Go to ...

Paulo Ghiraldelli on YouTubeRSS Feed

29/03/2017

A terrível revelação do caso Neymar


O episódio Neymar confirma o que a filosofia pode dizer dos nossos tempos, os “tempos de FIFA”. Isso não só pelo que a FIFA faz por meio de sua legislação, mas pela mentalidade que ela ajuda a criar e se esforça muito em manter. A ideia básica é esta: não há jogadores e ídolos, só há o entretenimento enquanto espetáculo padronizado, supranacional e acima do espiritual – acima da vida. O que há de seguro acima da vida, que é contingente e, então, descartável. As subjetividades se expressam nesse sentido, ao comentarem o ocorrido com o Neymar.

Tudo que se fala é sobre o espetáculo e em função do espetáculo. “Que pena que Neymar não vai poder jogar na Copa feita em seu país”, “o Brasil tem condições de ganhar sem Neymar”, “agora há uma desculpa se perder”, “é do jogo de futebol se machucar”, “a Copa perde muito sem Neymar, mas os jogos continuarão fazendo um grande certame” e por aí a coisa anda e desanda. Pouquíssimos comentários assumem o que ocorreu. Não se pode assumir. O que ocorreu é que Neymar passou perto não de ficar sem jogar um bom tempo, mas de ficar sem andar pelo resto da vida. É isso que não pode ser dito. Não porque as pessoas ficaram más, mas sim porque as pessoas não estão diante de nada que pode ser desviado do seu curso: o que é traçado pela nova divindade, a FIFA.

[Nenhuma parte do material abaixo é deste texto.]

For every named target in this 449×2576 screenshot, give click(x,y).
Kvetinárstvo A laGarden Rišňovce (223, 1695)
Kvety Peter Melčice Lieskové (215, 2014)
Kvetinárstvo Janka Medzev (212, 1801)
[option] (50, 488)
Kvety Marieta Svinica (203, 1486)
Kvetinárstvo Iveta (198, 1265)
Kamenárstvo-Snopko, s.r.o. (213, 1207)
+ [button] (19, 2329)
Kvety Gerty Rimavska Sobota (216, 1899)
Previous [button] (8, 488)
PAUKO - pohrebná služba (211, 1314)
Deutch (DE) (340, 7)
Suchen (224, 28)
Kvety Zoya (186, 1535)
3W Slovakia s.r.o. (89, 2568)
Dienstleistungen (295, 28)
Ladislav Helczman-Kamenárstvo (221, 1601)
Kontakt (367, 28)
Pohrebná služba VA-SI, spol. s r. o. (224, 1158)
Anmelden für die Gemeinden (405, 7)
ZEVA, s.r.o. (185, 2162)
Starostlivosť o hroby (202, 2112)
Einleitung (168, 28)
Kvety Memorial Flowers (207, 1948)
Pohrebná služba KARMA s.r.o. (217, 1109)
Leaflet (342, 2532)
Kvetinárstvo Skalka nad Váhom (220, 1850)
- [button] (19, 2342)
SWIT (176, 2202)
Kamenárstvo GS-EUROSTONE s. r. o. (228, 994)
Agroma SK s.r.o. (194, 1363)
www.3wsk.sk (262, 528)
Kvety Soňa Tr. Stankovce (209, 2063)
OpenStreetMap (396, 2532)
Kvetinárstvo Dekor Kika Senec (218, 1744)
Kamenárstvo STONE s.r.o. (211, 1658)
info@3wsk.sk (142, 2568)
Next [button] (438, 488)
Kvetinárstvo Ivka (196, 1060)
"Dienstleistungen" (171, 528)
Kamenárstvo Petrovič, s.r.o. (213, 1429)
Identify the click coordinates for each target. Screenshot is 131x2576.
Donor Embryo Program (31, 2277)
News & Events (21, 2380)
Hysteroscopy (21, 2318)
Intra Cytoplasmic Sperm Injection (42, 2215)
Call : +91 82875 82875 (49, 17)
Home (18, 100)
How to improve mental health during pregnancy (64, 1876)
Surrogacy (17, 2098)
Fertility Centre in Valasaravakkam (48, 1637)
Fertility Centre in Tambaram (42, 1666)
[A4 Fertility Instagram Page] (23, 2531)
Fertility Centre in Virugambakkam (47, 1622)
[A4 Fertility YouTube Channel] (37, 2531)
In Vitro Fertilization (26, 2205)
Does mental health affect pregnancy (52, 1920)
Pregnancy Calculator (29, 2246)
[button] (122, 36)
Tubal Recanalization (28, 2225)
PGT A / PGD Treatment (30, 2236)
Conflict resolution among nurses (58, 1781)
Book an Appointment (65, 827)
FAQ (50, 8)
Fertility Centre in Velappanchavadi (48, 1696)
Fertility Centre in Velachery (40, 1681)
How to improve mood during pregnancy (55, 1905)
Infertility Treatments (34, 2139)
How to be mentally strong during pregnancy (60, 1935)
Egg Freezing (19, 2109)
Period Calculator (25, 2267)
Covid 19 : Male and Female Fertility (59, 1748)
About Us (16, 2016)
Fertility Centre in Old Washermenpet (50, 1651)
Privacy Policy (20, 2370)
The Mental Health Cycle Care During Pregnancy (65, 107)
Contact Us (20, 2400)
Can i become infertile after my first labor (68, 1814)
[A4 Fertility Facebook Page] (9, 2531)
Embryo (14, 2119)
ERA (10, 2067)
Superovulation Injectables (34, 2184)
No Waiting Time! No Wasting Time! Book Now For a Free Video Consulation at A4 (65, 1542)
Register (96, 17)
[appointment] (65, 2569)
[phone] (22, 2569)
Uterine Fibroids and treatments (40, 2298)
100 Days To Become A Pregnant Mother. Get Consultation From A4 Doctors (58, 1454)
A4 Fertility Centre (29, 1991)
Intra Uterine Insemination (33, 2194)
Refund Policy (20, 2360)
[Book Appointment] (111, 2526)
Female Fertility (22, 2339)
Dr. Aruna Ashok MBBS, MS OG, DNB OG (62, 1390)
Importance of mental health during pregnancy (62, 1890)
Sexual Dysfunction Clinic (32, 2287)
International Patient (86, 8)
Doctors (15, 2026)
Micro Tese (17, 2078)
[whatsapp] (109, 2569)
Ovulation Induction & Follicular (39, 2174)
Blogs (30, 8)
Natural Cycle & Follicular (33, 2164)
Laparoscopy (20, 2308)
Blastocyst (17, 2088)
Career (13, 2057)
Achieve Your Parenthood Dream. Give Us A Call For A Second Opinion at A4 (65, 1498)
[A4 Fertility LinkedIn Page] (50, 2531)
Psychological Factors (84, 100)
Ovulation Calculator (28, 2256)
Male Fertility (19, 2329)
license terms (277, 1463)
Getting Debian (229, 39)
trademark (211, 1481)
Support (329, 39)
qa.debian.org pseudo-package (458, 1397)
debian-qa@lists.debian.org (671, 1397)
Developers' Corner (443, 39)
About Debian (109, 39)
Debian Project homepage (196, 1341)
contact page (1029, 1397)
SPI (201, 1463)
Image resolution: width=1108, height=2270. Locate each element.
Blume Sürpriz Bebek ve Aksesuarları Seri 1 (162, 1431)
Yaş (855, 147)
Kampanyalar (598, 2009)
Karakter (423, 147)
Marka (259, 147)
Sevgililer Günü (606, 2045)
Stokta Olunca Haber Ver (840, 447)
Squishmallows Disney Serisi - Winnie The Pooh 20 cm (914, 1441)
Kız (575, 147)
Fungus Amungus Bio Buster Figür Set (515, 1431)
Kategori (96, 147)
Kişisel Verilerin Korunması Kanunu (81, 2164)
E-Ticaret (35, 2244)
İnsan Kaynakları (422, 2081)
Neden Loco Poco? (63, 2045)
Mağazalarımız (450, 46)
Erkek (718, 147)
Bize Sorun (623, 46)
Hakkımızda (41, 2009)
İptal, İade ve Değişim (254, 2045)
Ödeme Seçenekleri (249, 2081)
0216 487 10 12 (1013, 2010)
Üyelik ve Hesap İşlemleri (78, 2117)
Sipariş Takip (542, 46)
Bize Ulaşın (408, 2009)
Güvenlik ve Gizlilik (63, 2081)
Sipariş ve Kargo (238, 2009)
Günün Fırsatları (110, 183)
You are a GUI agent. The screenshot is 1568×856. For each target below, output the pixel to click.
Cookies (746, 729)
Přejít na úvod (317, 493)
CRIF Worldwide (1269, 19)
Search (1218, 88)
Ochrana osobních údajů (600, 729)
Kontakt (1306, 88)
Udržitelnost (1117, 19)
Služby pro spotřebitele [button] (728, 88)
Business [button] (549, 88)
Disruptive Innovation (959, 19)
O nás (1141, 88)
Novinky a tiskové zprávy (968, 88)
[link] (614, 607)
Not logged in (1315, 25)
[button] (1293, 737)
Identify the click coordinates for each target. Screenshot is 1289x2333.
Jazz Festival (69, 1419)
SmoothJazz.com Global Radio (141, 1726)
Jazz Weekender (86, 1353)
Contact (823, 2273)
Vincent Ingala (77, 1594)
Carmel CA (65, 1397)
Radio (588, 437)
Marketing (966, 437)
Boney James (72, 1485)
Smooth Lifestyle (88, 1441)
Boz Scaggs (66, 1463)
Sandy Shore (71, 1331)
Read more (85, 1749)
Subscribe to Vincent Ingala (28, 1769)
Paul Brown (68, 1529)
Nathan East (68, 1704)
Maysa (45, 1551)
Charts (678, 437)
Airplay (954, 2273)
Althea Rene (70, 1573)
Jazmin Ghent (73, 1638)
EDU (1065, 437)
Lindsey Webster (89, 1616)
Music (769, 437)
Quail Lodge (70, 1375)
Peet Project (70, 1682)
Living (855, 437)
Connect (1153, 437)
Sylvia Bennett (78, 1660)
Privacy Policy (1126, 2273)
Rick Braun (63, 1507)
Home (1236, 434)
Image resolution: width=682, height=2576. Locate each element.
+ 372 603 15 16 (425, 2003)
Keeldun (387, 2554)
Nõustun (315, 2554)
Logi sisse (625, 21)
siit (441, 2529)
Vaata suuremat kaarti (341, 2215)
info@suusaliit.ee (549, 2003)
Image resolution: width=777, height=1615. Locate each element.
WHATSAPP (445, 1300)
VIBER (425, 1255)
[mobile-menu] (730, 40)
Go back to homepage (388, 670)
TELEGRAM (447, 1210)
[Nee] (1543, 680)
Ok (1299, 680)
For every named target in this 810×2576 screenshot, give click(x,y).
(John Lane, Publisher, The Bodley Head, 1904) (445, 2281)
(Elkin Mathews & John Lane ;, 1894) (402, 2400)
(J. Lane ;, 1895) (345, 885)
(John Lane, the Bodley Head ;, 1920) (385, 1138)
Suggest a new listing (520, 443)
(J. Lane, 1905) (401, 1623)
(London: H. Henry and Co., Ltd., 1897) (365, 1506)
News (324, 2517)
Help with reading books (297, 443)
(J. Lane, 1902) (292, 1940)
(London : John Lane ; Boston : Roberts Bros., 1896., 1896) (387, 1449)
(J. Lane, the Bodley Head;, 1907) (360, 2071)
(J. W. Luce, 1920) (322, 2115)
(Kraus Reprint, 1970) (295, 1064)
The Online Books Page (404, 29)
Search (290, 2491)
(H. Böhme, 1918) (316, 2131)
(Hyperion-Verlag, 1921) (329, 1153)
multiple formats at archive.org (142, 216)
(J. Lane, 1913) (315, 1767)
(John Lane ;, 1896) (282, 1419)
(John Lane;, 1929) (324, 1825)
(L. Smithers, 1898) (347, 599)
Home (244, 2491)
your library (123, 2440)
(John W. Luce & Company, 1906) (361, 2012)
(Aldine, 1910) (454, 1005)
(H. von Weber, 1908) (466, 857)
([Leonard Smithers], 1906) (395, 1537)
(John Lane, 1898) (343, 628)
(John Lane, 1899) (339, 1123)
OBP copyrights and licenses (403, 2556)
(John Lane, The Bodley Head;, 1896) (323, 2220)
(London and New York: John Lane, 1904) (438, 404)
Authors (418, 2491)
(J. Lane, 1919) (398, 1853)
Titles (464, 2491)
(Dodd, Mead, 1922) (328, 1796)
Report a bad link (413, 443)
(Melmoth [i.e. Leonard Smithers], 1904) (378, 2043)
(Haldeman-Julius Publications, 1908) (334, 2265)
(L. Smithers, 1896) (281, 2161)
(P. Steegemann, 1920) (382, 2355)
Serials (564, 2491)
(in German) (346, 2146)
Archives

Poucos se lembram de dizer o que todos diriam em qualquer outra época. Pois todos estão envolvidos em um espetáculo em que o que há de vivo se tornou secundário. Os poucos humanos que podem ali estar jogando, também já foram descorporalizados à medida que também desespiritualizados. Não há jogadores e atletas. Não são homens-máquinas, como no início dos tempos modernos enquanto tempos esportivos. São fantoches do evento padrão, que se mostra como um espetáculo que funciona como O Que Está Escrito Nas Estrelas. A Lei da Copa diz muito isso: depois de iniciado, nada pode desviar o evento. Nada. Nem dentro e nem fora do estádio. Não há o que mereça mais atenção que o curso do evento.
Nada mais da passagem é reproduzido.